NAI-form verb + DE KUDASAI (Lesson 24)

When you want to tell others what they are not allowed to do, you combine the NAI-form of verbs and DE KUDASAI, and say NAI DE KUDASAI (Please don't do it).

For example, let's say "Please don’t go." The NAI-form of the verb, IKIMASU (to go) is IKANAI. You add DE KUDASAI to it and say, IKANAI DE KUDASAI (Please don't go). There are also expressions to strongly tell others not to do something. In Lesson 22, you learned you can combine the TE-form of verbs and WA IKEMASEN, and say TE WA IKEMASEN (You shouldn’t do it).
For example, "You shouldn’t go" is ITTE WA IKEMASEN.

TE WA IKEMASEN is used when superiors scold younger people or parents teach children not to do something. Japanese people tend to avoid imposing psychological burdens on others.

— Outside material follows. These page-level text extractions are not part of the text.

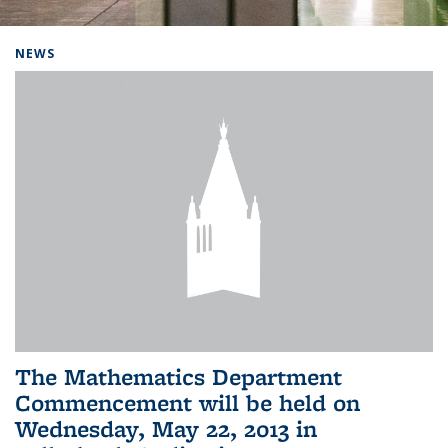
Background image: Home
NEWS
The Mathematics Department
Commencement will be held on
Wednesday, May 22, 2013 in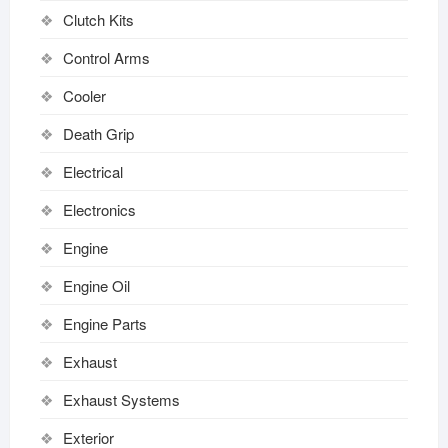
Clutch Kits
Control Arms
Cooler
Death Grip
Electrical
Electronics
Engine
Engine Oil
Engine Parts
Exhaust
Exhaust Systems
Exterior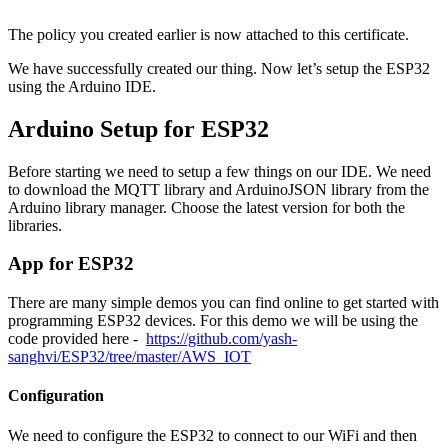
The policy you created earlier is now attached to this certificate.
We have successfully created our thing. Now let’s setup the ESP32
using the Arduino IDE.
Arduino Setup for ESP32
Before starting we need to setup a few things on our IDE. We need
to download the MQTT library and ArduinoJSON library from the
Arduino library manager. Choose the latest version for both the
libraries.
App for ESP32
There are many simple demos you can find online to get started with
programming ESP32 devices. For this demo we will be using the
code provided here -
https://github.com/yash-
sanghvi/ESP32/tree/master/AWS_IOT
Configuration
We need to configure the ESP32 to connect to our WiFi and then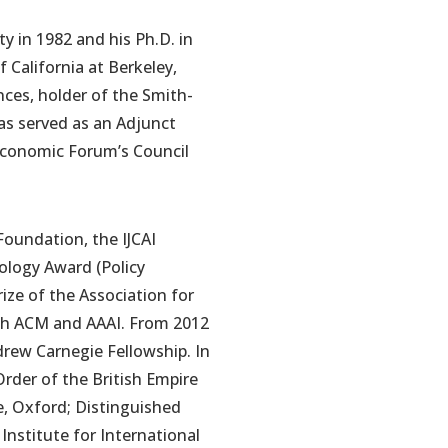
ty in 1982 and his Ph.D. in
 California at Berkeley,
nces, holder of the Smith-
as served as an Adjunct
 Economic Forum’s Council
Foundation, the IJCAI
ology Award (Policy
ize of the Association for
oth ACM and AAAI. From 2012
drew Carnegie Fellowship. In
rder of the British Empire
e, Oxford; Distinguished
Institute for International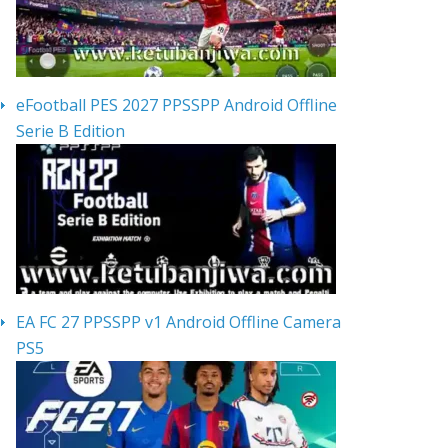
eFootball PES 2027 PPSSPP Android Offline
Serie B Edition
EA FC 27 PPSSPP v1 Android Offline Camera
PS5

So, they often say NAI DE KUDASAI in everyday conversations. Another expression to tell people strongly not to do something is DAME DESU (Don't do something), as was in the skit for this lesson.

There's one clever knack to turn down an offer without hurting other people’s feelings. You can say something like SORE WA CHOTTO.... (I'm afraid that would be a little bit....) Try it.